The new tariff hike was announced after China implemented a 34 per cent retaliatory duty in response to Washington’s earlier levies. Trump has warned that further escalation could follow if China does not roll back its countermeasures.
ALSO READ: US pushes ahead with 104% tariffs on China
China criticises US protectionism
China framed the US tariffs as an attack on economic globalisation, with Yu stating, “Trade and tariff wars have no winners. All countries should uphold the principles of extensive consultation, practice true multilateralism, and jointly oppose all forms of unilateralism and protectionism.”
The US reciprocal tariffs, effective April 9, impose higher duties on countries with which Washington has a trade deficit. India is subject to a 26 per cent tariff, while China has been hit with a cumulative 104 per cent levy following a series of retaliatory measures between Beijing and Washington.

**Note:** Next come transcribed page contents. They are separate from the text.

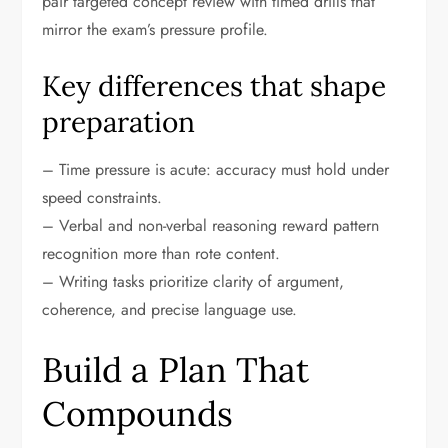
pair targeted concept review with timed drills that
mirror the exam’s pressure profile.
Key differences that shape
preparation
– Time pressure is acute: accuracy must hold under
speed constraints.
– Verbal and non-verbal reasoning reward pattern
recognition more than rote content.
– Writing tasks prioritize clarity of argument,
coherence, and precise language use.
Build a Plan That
Compounds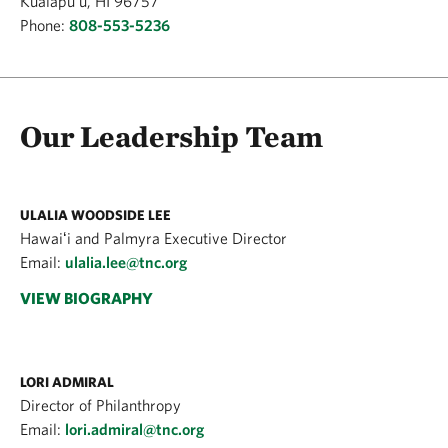
Kualapu'u, HI 96757
Phone:
808-553-5236
Our Leadership Team
ULALIA WOODSIDE LEE
Hawaiʻi and Palmyra Executive Director
Email:
ulalia.lee@tnc.org
VIEW BIOGRAPHY
LORI ADMIRAL
Director of Philanthropy
Email:
lori.admiral@tnc.org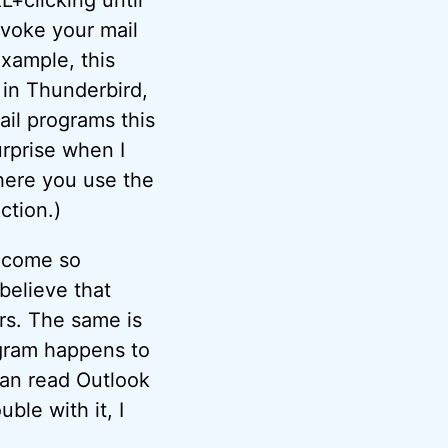
nvoke your mail
example, this
, in Thunderbird,
ail programs this
urprise when I
here you use the
ction.)
ecome so
believe that
rs. The same is
ogram happens to
can read Outlook
ble with it, I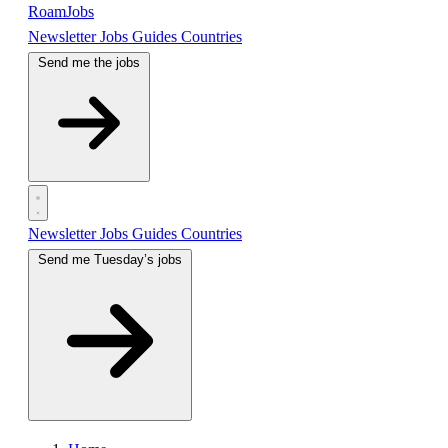
RoamJobs
Newsletter
Jobs
Guides
Countries
Send me the jobs
Newsletter
Jobs
Guides
Countries
Send me Tuesday’s jobs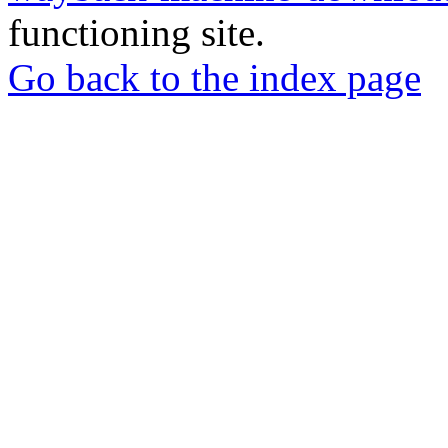
functioning site.
Go back to the index page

Also Read: India among nations willing to cut tariffs under Trump push: US Trade Rep
Shift in trade partnerships
Aside from India and China, trade relations between all nations have seen a significant shift in light of Trump’s tariff announcements. China has also met with Japan and South Korea to discuss the US tariffs and potential countermeasures. European Union's Trade Commissioner Maros Sefcovic also visited China, reportedly to push for better cooperative trade partnership. This marks a reversal for European nations which were earlier looking to decrease reliance on China.
More tariffs to come
India’s export-driven industries, particularly those in manufacturing, pharmaceuticals, and technology, could suffer as a result of the tariff hikes. On Wednesday, a Reuters report stated that Trump plans to announce tariffs on pharmaceuticals, an industry that was previously exempted from reciprocal tariffs. This move would primarily impact India and China, the world’s largest suppliers of generic medicines.
China has moved to reassure its business community, announcing measures to stabilise markets and pledging financial support for affected industries. The People’s Bank of China has also loosened controls on the yuan to boost exports.
Trump defends tariffs, eyes US manufacturing boost
Amid international backlash, Trump defended the tariffs as necessary to revive US industries. Speaking at a Republican Congressional event, he insisted, “Once we impose these tariffs, the companies will come rushing back to the US.”
Pharmaceutical manufacturers would have no choice but to relocate their operations to the United States, he said adding, “The US market is too big for them to ignore. They will leave other places, including China.”
With the new reciprocal tariffs set to take effect on April 9, economists warn that the escalating trade war could have far-reaching consequences for global supply chains, investor confidence, and diplomatic relations between the world’s largest economies.